* Problem requirements
The full set of entries is to be printed exactly, with pictures excluded.

::: Record excerpts :::

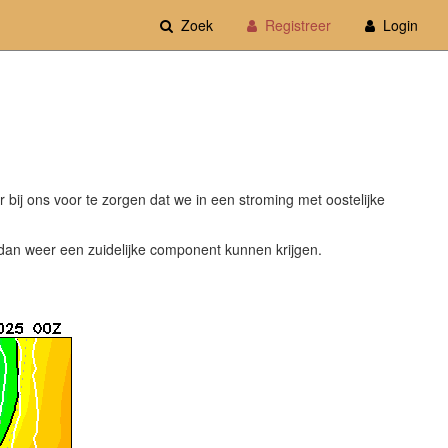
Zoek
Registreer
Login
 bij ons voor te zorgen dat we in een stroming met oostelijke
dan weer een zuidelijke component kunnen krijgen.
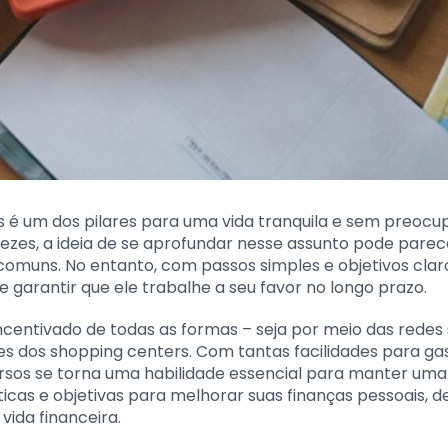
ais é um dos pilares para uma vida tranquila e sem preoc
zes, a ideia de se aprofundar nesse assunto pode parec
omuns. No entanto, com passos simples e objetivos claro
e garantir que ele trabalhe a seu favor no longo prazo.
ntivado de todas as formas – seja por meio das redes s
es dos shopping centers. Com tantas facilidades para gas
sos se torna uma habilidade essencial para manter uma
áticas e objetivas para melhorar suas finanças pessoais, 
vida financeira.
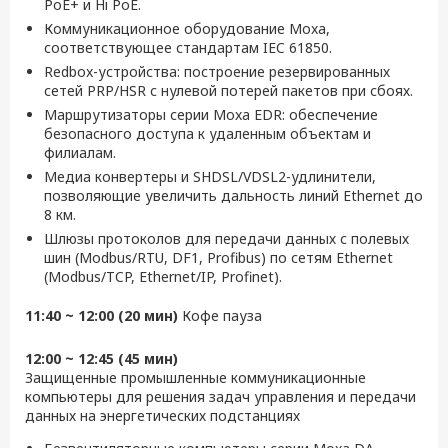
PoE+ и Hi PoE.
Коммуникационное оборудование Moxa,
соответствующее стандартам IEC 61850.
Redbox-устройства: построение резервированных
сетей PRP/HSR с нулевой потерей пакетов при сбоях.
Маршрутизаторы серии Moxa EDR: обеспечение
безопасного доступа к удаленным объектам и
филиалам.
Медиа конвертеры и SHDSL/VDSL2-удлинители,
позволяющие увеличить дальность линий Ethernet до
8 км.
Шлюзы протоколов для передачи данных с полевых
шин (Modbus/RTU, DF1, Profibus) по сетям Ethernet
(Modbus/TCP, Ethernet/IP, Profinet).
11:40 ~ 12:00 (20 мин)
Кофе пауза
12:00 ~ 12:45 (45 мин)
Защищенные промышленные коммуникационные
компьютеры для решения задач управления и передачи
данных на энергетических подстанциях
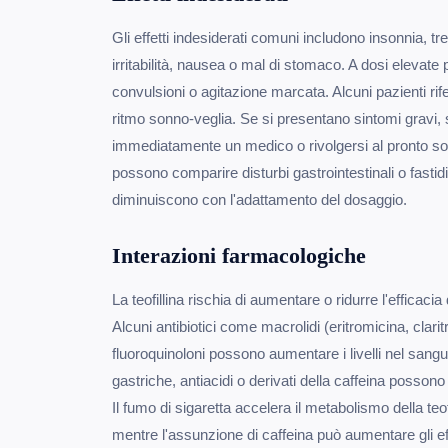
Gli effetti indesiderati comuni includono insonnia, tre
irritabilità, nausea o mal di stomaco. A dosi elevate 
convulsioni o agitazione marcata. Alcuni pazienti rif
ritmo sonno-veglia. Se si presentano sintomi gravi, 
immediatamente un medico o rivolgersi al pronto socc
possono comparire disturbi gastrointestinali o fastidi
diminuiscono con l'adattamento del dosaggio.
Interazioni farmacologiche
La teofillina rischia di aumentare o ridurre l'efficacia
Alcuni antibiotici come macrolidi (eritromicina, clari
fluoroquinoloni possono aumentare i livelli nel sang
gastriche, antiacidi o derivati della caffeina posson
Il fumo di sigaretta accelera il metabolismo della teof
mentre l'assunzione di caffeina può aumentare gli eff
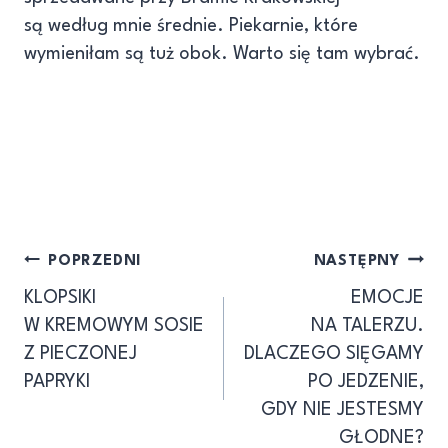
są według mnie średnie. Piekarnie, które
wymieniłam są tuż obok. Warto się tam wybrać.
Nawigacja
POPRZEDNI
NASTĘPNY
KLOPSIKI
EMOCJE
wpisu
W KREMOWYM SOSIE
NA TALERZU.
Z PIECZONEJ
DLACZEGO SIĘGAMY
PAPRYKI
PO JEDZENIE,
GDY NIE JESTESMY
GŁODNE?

:::

* Written answer
Zoek
Registreer
Login
 bij ons voor te zorgen dat we in een stroming met oostelijke
dan weer een zuidelijke component kunnen krijgen.
ais é um dos pilares para uma vida tranquila e sem preoc
zes, a ideia de se aprofundar nesse assunto pode parec
omuns. No entanto, com passos simples e objetivos claro
e garantir que ele trabalhe a seu favor no longo prazo.
ntivado de todas as formas – seja por meio das redes s
es dos shopping centers. Com tantas facilidades para gas
sos se torna uma habilidade essencial para manter uma
áticas e objetivas para melhorar suas finanças pessoais, 
vida financeira.
PoE+ и Hi PoE.
Коммуникационное оборудование Moxa,
соответствующее стандартам IEC 61850.
Redbox-устройства: построение резервированных
сетей PRP/HSR с нулевой потерей пакетов при сбоях.
Маршрутизаторы серии Moxa EDR: обеспечение
безопасного доступа к удаленным объектам и
филиалам.
Медиа конвертеры и SHDSL/VDSL2-удлинители,
позволяющие увеличить дальность линий Ethernet до
8 км.
Шлюзы протоколов для передачи данных с полевых
шин (Modbus/RTU, DF1, Profibus) по сетям Ethernet
(Modbus/TCP, Ethernet/IP, Profinet).
11:40 ~ 12:00 (20 мин)
Кофе пауза
12:00 ~ 12:45 (45 мин)
Защищенные промышленные коммуникационные
компьютеры для решения задач управления и передачи
данных на энергетических подстанциях
Gli effetti indesiderati comuni includono insonnia, tre
irritabilità, nausea o mal di stomaco. A dosi elevate 
convulsioni o agitazione marcata. Alcuni pazienti rif
ritmo sonno-veglia. Se si presentano sintomi gravi, 
immediatamente un medico o rivolgersi al pronto socc
possono comparire disturbi gastrointestinali o fastidi
diminuiscono con l'adattamento del dosaggio.
Interazioni farmacologiche
La teofillina rischia di aumentare o ridurre l'efficacia
Alcuni antibiotici come macrolidi (eritromicina, clari
fluoroquinoloni possono aumentare i livelli nel sang
gastriche, antiacidi o derivati della caffeina posson
Il fumo di sigaretta accelera il metabolismo della teof
mentre l'assunzione di caffeina può aumentare gli eff
są według mnie średnie. Piekarnie, które
wymieniłam są tuż obok. Warto się tam wybrać.
Nawigacja
POPRZEDNI
NASTĘPNY
KLOPSIKI
EMOCJE
wpisu
W KREMOWYM SOSIE
NA TALERZU.
Z PIECZONEJ
DLACZEGO SIĘGAMY
PAPRYKI
PO JEDZENIE,
GDY NIE JESTESMY
GŁODNE?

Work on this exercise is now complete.